Francuskie związki zawodowe są oburzone i podejrzewają dyrekcję firmy o nieuczciwość. Atmosferę podgrzewa fakt, że w ostatnim czasie francuska grupa Danone zapowiedziała liczne zwolnienia, a brytyjska sieć Marx and Spencer zamyka wszystkie swoje sklepy we Francji.
Tymczasem Moulinex-Brandt, który nie wytrzymuje konkurencji tanich towarów, przede wszystkim produkowanych w Korei Południowej, szuka możliwości utrzymania się na rynku. Firma zadłużona jest na ponad 770 milionów euro.

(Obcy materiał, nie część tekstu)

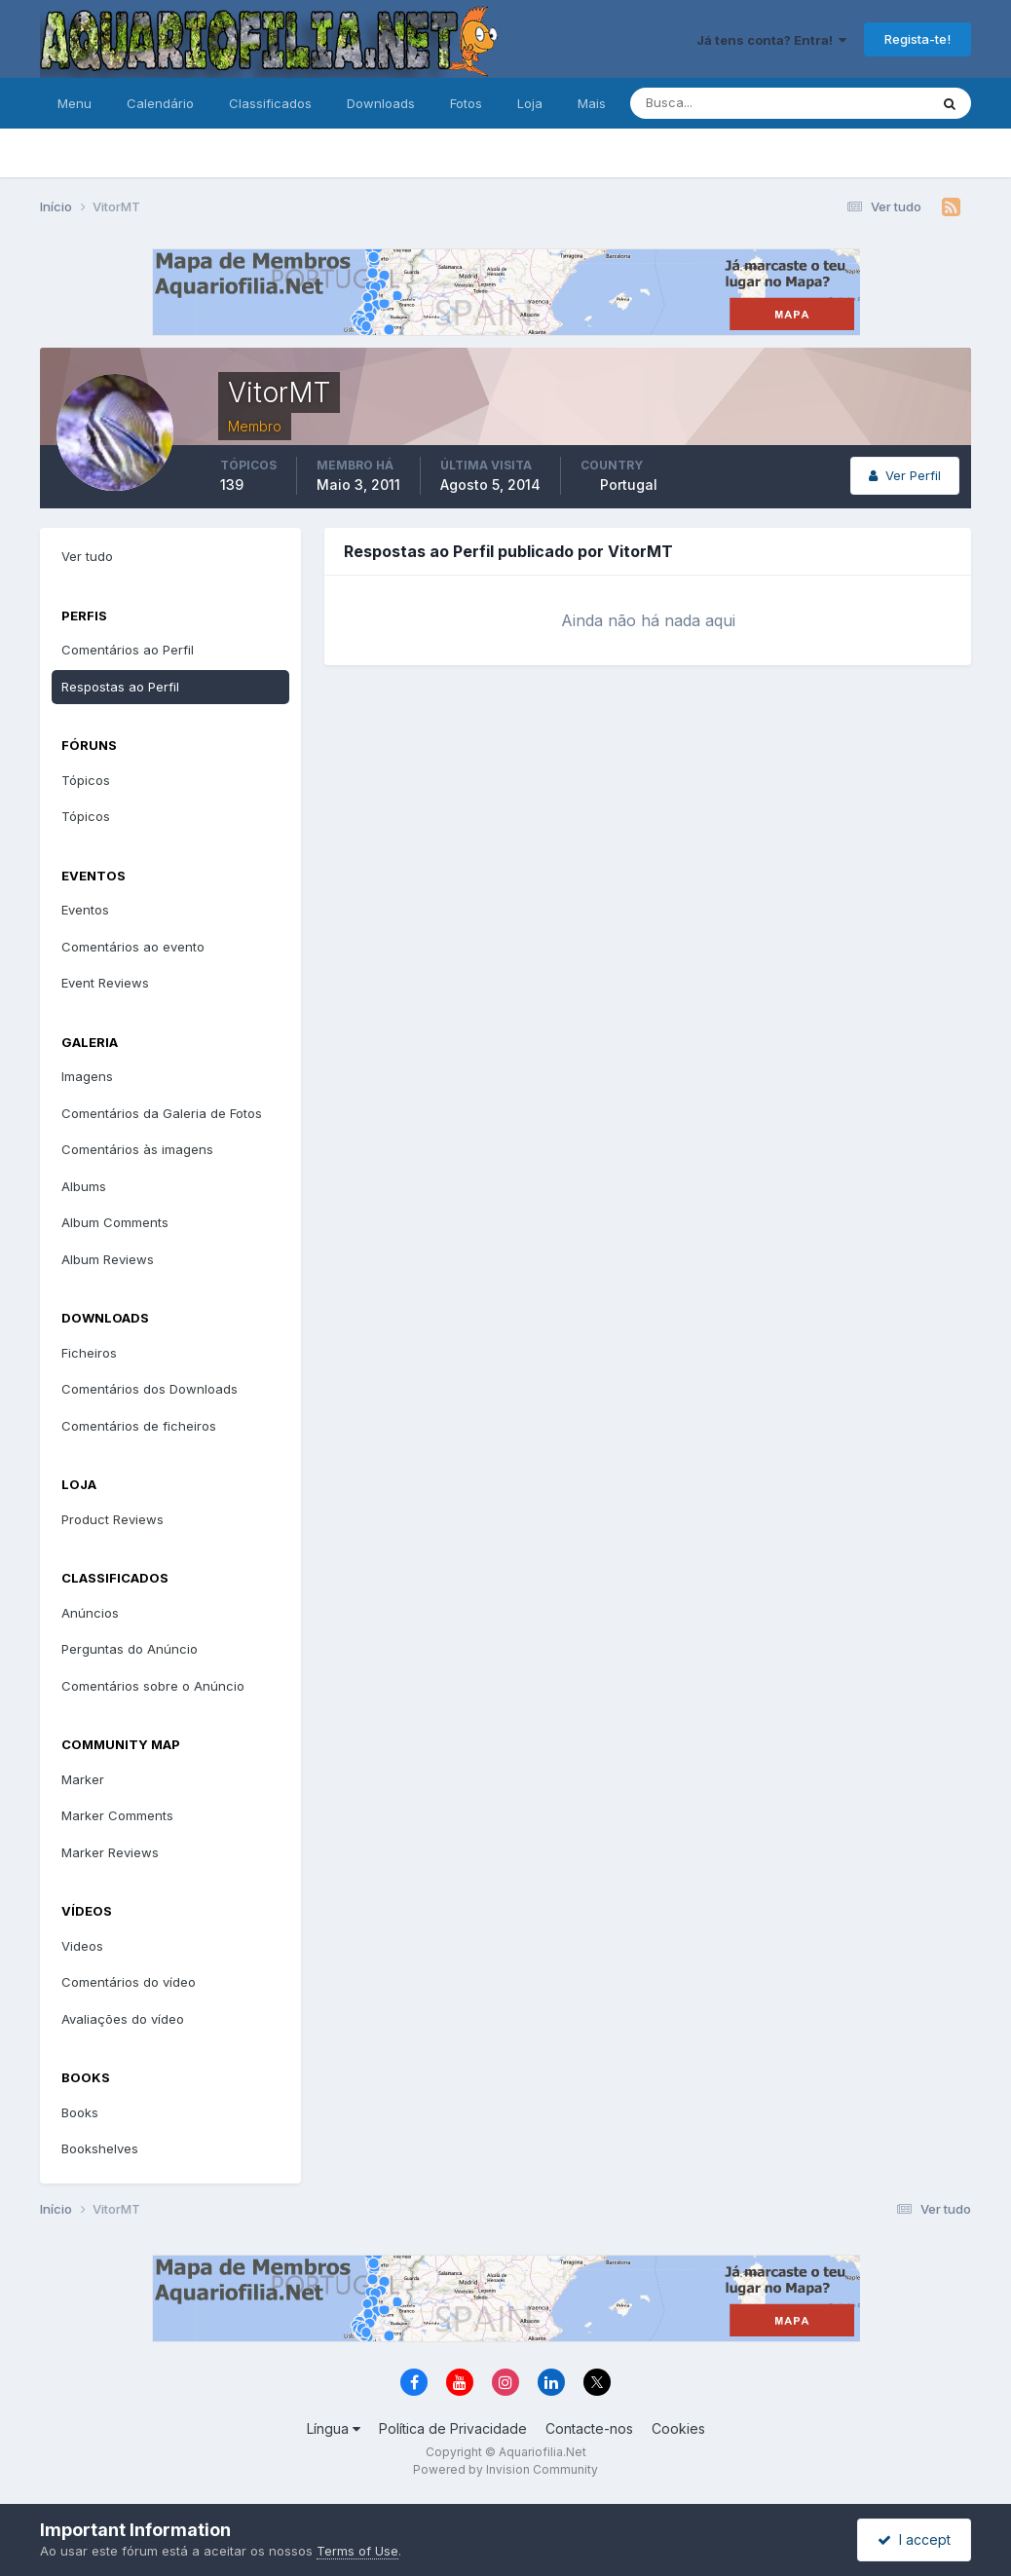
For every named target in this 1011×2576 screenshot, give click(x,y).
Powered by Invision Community (505, 2469)
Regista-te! (917, 39)
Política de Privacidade (453, 2428)
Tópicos (85, 780)
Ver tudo (87, 556)
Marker (82, 1779)
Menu (74, 103)
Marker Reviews (110, 1852)
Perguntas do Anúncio (129, 1649)
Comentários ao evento (133, 946)
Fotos (466, 103)
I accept (914, 2539)
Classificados (270, 103)
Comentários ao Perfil (127, 649)
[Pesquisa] (716, 103)
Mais (592, 103)
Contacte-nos (589, 2428)
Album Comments (114, 1222)
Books (79, 2112)
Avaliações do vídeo (122, 2019)
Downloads (381, 103)
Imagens (87, 1076)
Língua (333, 2428)
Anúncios (90, 1613)
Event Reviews (105, 982)
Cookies (678, 2428)
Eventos (85, 909)
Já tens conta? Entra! (771, 40)
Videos (82, 1946)
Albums (83, 1186)
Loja (530, 103)
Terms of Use (357, 2550)
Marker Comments (117, 1815)
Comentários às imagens (137, 1149)
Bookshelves (99, 2148)
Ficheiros (89, 1353)
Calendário (160, 103)
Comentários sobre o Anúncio (152, 1686)
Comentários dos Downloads (149, 1389)
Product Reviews (112, 1519)
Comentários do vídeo (128, 1982)
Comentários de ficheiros (138, 1426)
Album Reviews (107, 1259)
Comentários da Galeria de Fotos (161, 1113)
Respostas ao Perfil (120, 686)
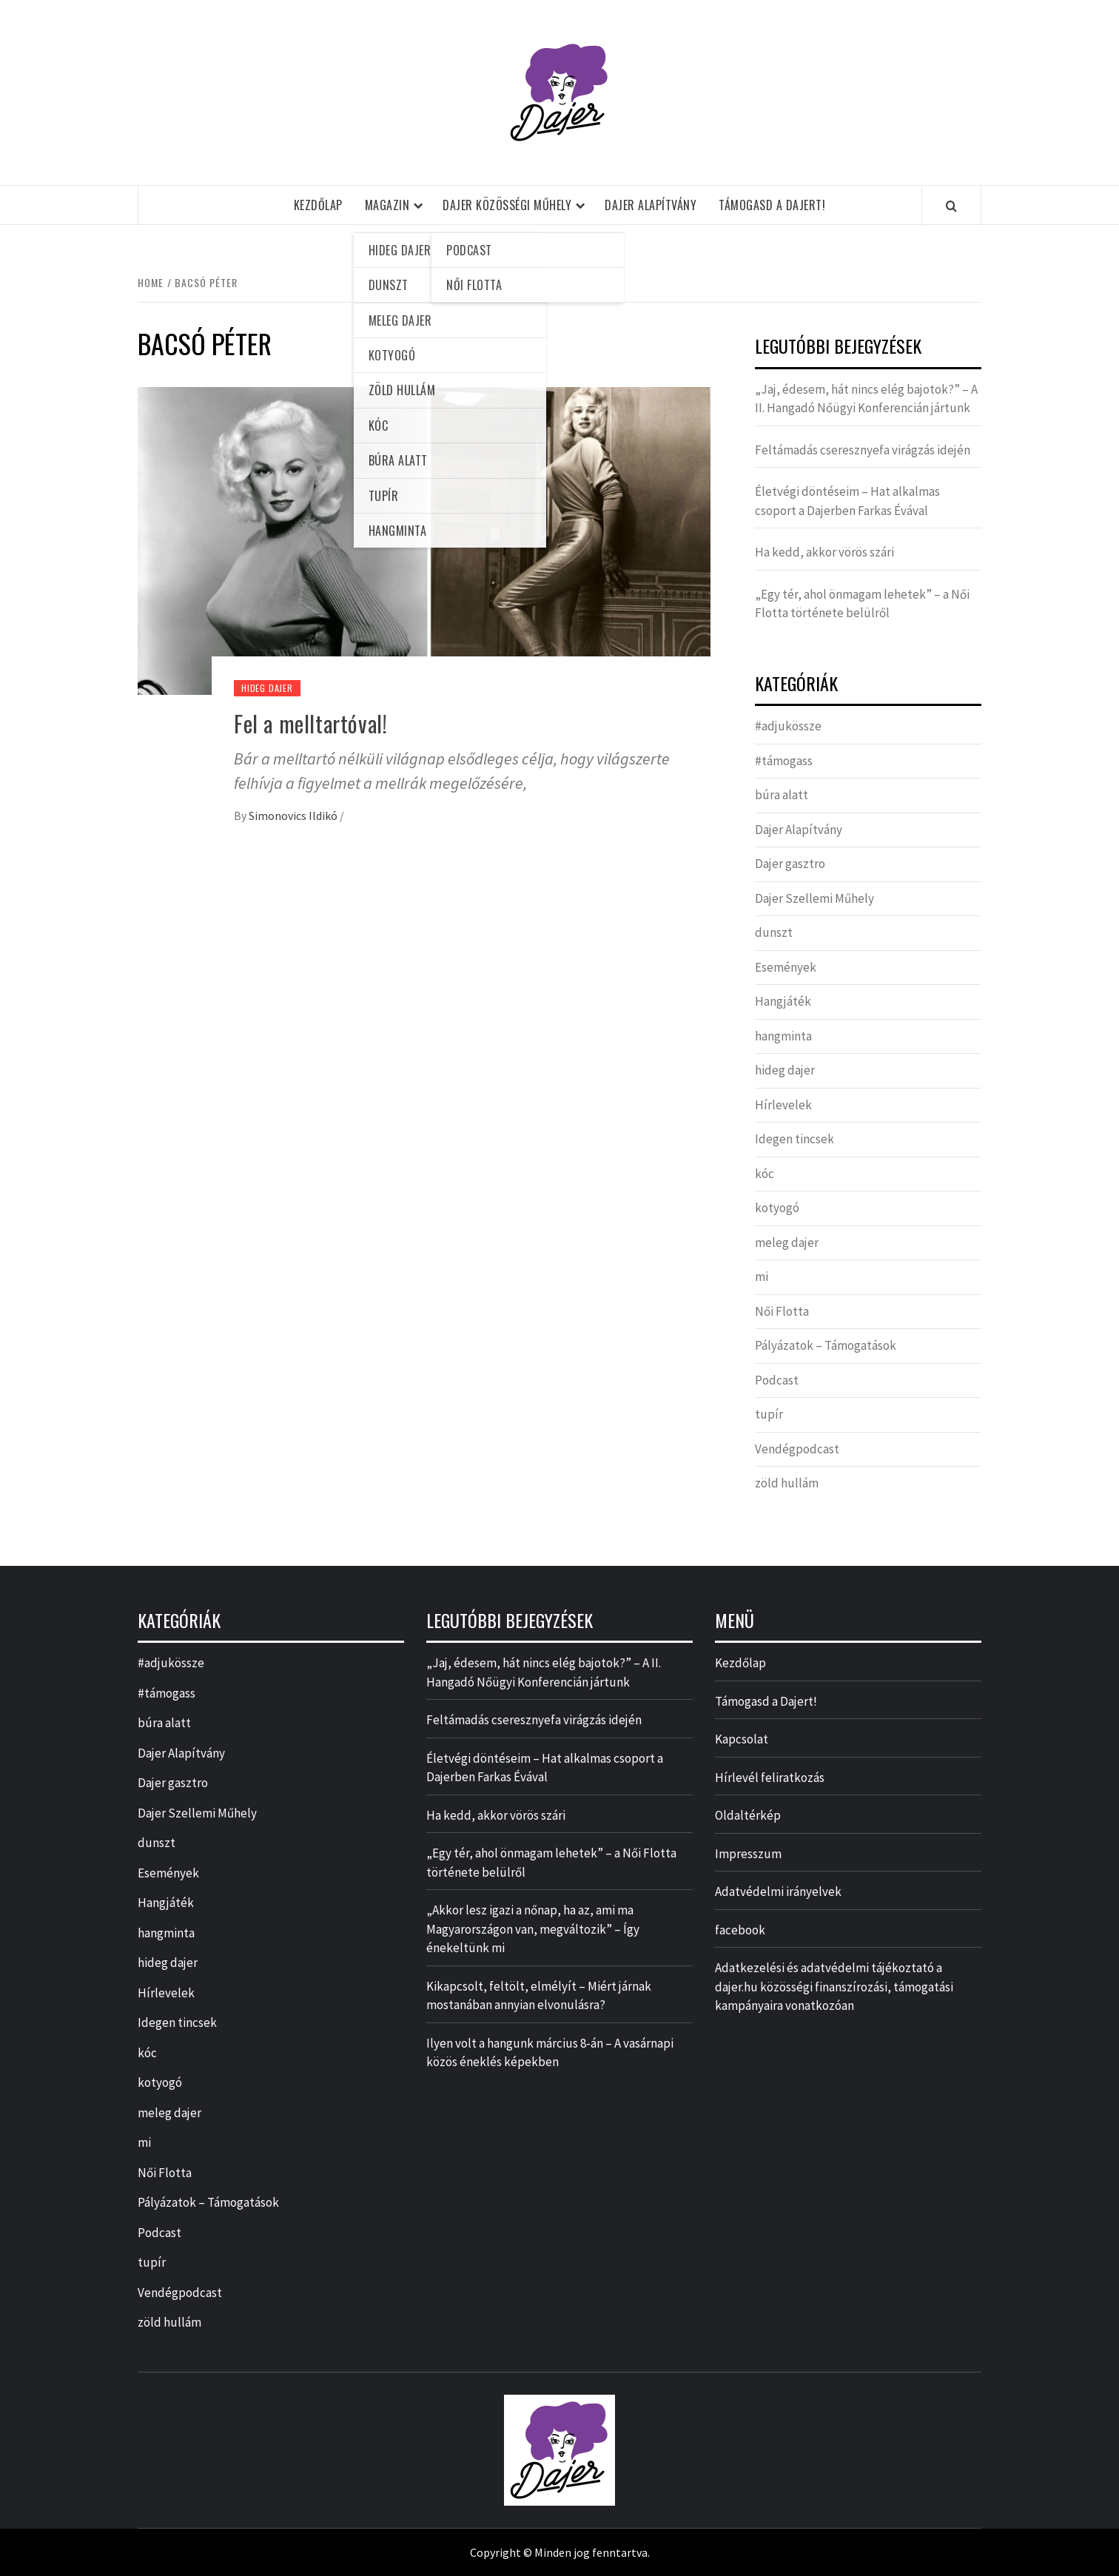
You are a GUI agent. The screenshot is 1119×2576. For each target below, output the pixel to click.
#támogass (784, 761)
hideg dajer (267, 688)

Straty w minionym roku wyniosły 20 milionów euro. Gwałtownie spada wartość akcji firmy na giełdzie. Kolejne masowe zwolnienia w latach 90 oraz próba sprowadzenia części do odkurzaczy i kuchenek mikrofalowych z Polski i z Hongkongu, gdzie koszty produkcji są niższe, nie dały rezultatów.
Dzięki obecnym cięciom, Moulinex-Brandt ma nadzieję zmniejszyć zadłużenie, a za cztery lata zwiększyć sprzedaż. Jednak kulą u nogi są wysokie koszty produkcji podbijane przez podatki i opłaty socjalne. (jd)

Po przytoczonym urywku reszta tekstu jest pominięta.